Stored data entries
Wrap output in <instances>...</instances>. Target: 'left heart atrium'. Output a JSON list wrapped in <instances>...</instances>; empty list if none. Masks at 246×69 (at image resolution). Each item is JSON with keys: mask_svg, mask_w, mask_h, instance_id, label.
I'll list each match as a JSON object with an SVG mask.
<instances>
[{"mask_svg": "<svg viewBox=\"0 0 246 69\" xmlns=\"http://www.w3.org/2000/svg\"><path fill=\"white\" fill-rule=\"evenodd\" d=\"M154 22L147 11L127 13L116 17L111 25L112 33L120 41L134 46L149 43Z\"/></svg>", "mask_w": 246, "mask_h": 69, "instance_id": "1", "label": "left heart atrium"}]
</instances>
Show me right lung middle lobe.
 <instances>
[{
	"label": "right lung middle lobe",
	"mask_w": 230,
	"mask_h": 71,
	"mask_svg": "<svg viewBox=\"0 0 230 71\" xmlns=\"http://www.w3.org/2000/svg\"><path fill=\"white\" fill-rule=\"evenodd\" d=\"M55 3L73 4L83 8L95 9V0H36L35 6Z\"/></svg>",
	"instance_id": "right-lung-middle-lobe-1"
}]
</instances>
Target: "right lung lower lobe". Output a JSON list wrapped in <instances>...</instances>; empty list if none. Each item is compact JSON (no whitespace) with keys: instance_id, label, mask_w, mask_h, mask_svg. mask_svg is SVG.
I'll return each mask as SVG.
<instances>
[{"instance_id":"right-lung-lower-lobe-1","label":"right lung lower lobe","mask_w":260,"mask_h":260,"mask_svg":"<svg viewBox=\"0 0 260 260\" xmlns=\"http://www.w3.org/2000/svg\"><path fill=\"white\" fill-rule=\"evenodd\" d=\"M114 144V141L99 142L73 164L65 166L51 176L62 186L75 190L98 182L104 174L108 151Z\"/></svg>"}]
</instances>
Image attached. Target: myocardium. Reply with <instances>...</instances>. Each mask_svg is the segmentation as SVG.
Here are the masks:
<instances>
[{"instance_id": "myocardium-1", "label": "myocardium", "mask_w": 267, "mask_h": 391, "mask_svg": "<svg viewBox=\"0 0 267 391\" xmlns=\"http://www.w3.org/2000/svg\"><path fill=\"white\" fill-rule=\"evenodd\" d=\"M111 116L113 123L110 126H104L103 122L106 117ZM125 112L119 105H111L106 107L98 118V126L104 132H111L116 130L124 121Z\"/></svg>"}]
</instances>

[Instructions for the task]: Restate word for word the lines running from the line that holds "mask_svg is SVG." to the final line of the entries.

[Expected output]:
Target: "right lung lower lobe". Output a JSON list wrapped in <instances>...</instances>; empty list if none. Each item is compact JSON (no whitespace) with keys: instance_id, label, mask_w, mask_h, mask_svg. mask_svg is SVG.
I'll return each mask as SVG.
<instances>
[{"instance_id":"right-lung-lower-lobe-1","label":"right lung lower lobe","mask_w":260,"mask_h":260,"mask_svg":"<svg viewBox=\"0 0 260 260\" xmlns=\"http://www.w3.org/2000/svg\"><path fill=\"white\" fill-rule=\"evenodd\" d=\"M114 144V141L99 142L73 164L65 166L51 176L62 186L75 190L98 182L104 174L108 151Z\"/></svg>"}]
</instances>
Image attached. Target: myocardium. Reply with <instances>...</instances>. Each mask_svg is the segmentation as SVG.
Here are the masks:
<instances>
[{"instance_id": "myocardium-1", "label": "myocardium", "mask_w": 267, "mask_h": 391, "mask_svg": "<svg viewBox=\"0 0 267 391\" xmlns=\"http://www.w3.org/2000/svg\"><path fill=\"white\" fill-rule=\"evenodd\" d=\"M111 116L113 123L110 126H104L103 122L106 117ZM125 112L119 105H111L106 107L98 118V126L104 132H111L116 130L124 121Z\"/></svg>"}]
</instances>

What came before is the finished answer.